▶ _Task item_:
Identify all lines below that hold "section" and collect them.

▶ _Materials provided_:
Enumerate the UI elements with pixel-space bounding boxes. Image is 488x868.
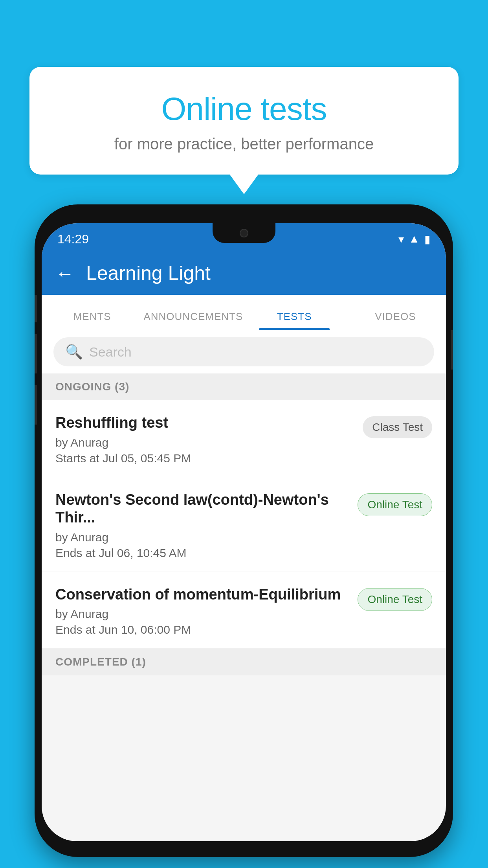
search-input[interactable]: Search	[89, 344, 132, 360]
completed-label: COMPLETED (1)	[55, 656, 146, 668]
tab-videos[interactable]: VIDEOS	[345, 311, 446, 330]
mute-button	[35, 295, 37, 322]
test-item-info: Conservation of momentum-Equilibrium by …	[55, 586, 350, 637]
test-item-by: by Anurag	[55, 436, 355, 449]
wifi-icon: ▾	[398, 233, 404, 246]
test-item[interactable]: Conservation of momentum-Equilibrium by …	[42, 572, 446, 649]
signal-icon: ▲	[409, 233, 420, 245]
test-badge-class: Class Test	[363, 416, 432, 438]
test-item-name: Reshuffling test	[55, 414, 355, 432]
notch	[213, 223, 275, 243]
test-item-info: Newton's Second law(contd)-Newton's Thir…	[55, 491, 350, 560]
completed-section-header: COMPLETED (1)	[42, 649, 446, 675]
status-icons: ▾ ▲ ▮	[398, 233, 430, 246]
power-button	[451, 330, 453, 370]
search-container: 🔍 Search	[42, 330, 446, 373]
speech-bubble: Online tests for more practice, better p…	[29, 67, 459, 175]
test-item-by: by Anurag	[55, 531, 350, 544]
app-header: ← Learning Light	[42, 252, 446, 295]
volume-down-button	[35, 385, 37, 425]
bubble-subtitle: for more practice, better performance	[49, 135, 439, 153]
test-item-name: Newton's Second law(contd)-Newton's Thir…	[55, 491, 350, 527]
tab-ments[interactable]: MENTS	[42, 311, 143, 330]
test-item-time: Ends at Jul 06, 10:45 AM	[55, 546, 350, 560]
tabs-bar: MENTS ANNOUNCEMENTS TESTS VIDEOS	[42, 295, 446, 330]
test-item-time: Starts at Jul 05, 05:45 PM	[55, 452, 355, 465]
test-item-name: Conservation of momentum-Equilibrium	[55, 586, 350, 604]
bubble-title: Online tests	[49, 90, 439, 127]
tab-tests[interactable]: TESTS	[244, 311, 345, 330]
ongoing-label: ONGOING (3)	[55, 381, 129, 393]
status-time: 14:29	[57, 232, 89, 246]
test-badge-online-2: Online Test	[358, 588, 432, 611]
test-item-by: by Anurag	[55, 607, 350, 621]
ongoing-section-header: ONGOING (3)	[42, 373, 446, 400]
test-item-info: Reshuffling test by Anurag Starts at Jul…	[55, 414, 355, 465]
search-input-wrapper[interactable]: 🔍 Search	[53, 337, 434, 366]
back-button[interactable]: ←	[55, 263, 74, 284]
test-item[interactable]: Reshuffling test by Anurag Starts at Jul…	[42, 400, 446, 477]
tab-announcements[interactable]: ANNOUNCEMENTS	[143, 311, 244, 330]
phone-frame: 14:29 ▾ ▲ ▮ ← Learning Light MENTS ANNOU…	[35, 204, 453, 857]
phone-screen: 14:29 ▾ ▲ ▮ ← Learning Light MENTS ANNOU…	[42, 223, 446, 841]
test-badge-online: Online Test	[358, 493, 432, 516]
test-item-time: Ends at Jun 10, 06:00 PM	[55, 623, 350, 636]
test-list: Reshuffling test by Anurag Starts at Jul…	[42, 400, 446, 649]
test-item[interactable]: Newton's Second law(contd)-Newton's Thir…	[42, 477, 446, 572]
camera	[240, 229, 248, 237]
app-header-title: Learning Light	[86, 262, 211, 285]
volume-up-button	[35, 334, 37, 373]
search-icon: 🔍	[65, 344, 83, 360]
battery-icon: ▮	[424, 233, 430, 246]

▶ _Expected answer_:
completed-section-header: COMPLETED (1)	[42, 649, 446, 675]
ongoing-section-header: ONGOING (3)	[42, 373, 446, 400]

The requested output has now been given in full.